504.14 to the township fiscal officer.  R.C. 504.14 does not apply because Beaver 
January Term, 2012 
7 
 
Township has not adopted limited home-rule government.  See State ex rel. 
Quirke v. Patriarca, 100 Ohio App.3d 367, 370, 654 N.E.2d 136 (1995).  And 
although the court liberally construes the rights of initiative and referendum, see 
S.I. Dev. & Constr., L.L.C. v. Medina Cty. Bd. of Elections, 100 Ohio St.3d 272, 
2003-Ohio-5791, 798 N.E.2d 587, ¶ 22, we will not do so when the applicable 
statutory requirements are—as here—not satisfied, see State ex rel. Gemienhardt 
v. Delaware Cty. Bd. of Elections, 109 Ohio St.3d 212, 2006-Ohio-1666, 846 
N.E.2d 1223, ¶ 57. 
{¶ 14} Finally, insofar as relators’ claim suggests that their error came 
from the use of forms that might have been supplied by election officials to them, 
the board of township trustees is not estopped from asserting the defects in the 
petition presented to the township fiscal officer.  See State ex rel. Steele v. 

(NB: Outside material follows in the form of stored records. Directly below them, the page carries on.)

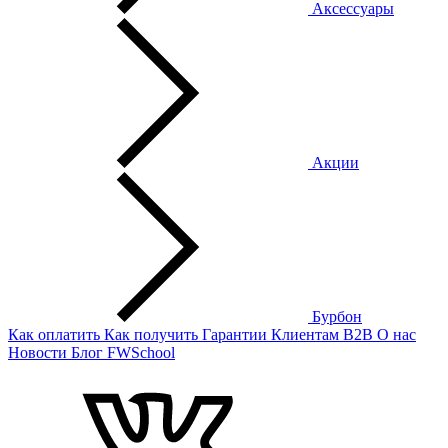
Аксессуары
Акции
Бурбон
Как оплатить
Как получить
Гарантии
Клиентам
B2B
О нас
Новости
Блог
FWSchool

Morrissey, 103 Ohio St.3d 355, 2004-Ohio-4960, 815 N.E.2d 1107, ¶ 37 
(relators’ reliance on forms prescribed by the secretary of state and advice given 
by the board of elections in completing and filing an initiative petition did not 
estop election officials from asserting defects in the petition). 
{¶ 15} Therefore, relators do not have a clear legal right to the requested 
extraordinary relief, nor is there a corresponding clear legal duty on the part of the 
board of  township trustees to provide it. 
Conclusion 
{¶ 16} Based on the foregoing, relators have not established by the 
requisite clear and convincing evidence that they are entitled to a writ of 
mandamus to compel the Beaver Township Board of Trustees to adopt a 
resolution pursuant to R.C. 504.01(A)(4) causing the Mahoning County Board of 
Elections to submit to the electors the question of whether the township should 
adopt a limited home-rule government.  We consequently deny the writ. 
Writ denied. 
SUPREME COURT OF OHIO 
8 
 
O’CONNOR, C.J., and LUNDBERG STRATTON, O’DONNELL, LANZINGER, 
CUPP, and MCGEE BROWN, JJ., concur. 
PFEIFER, J., dissents. 
__________________ 
 
Law Office of Warner Mendenhall, Inc., and Warner D. Mendenhall, for 
relators. 
 
Paul J. Gains, Mahoning County Prosecuting Attorney, and Gina 
DeGenova Bricker, Assistant Prosecuting Attorney, for respondent.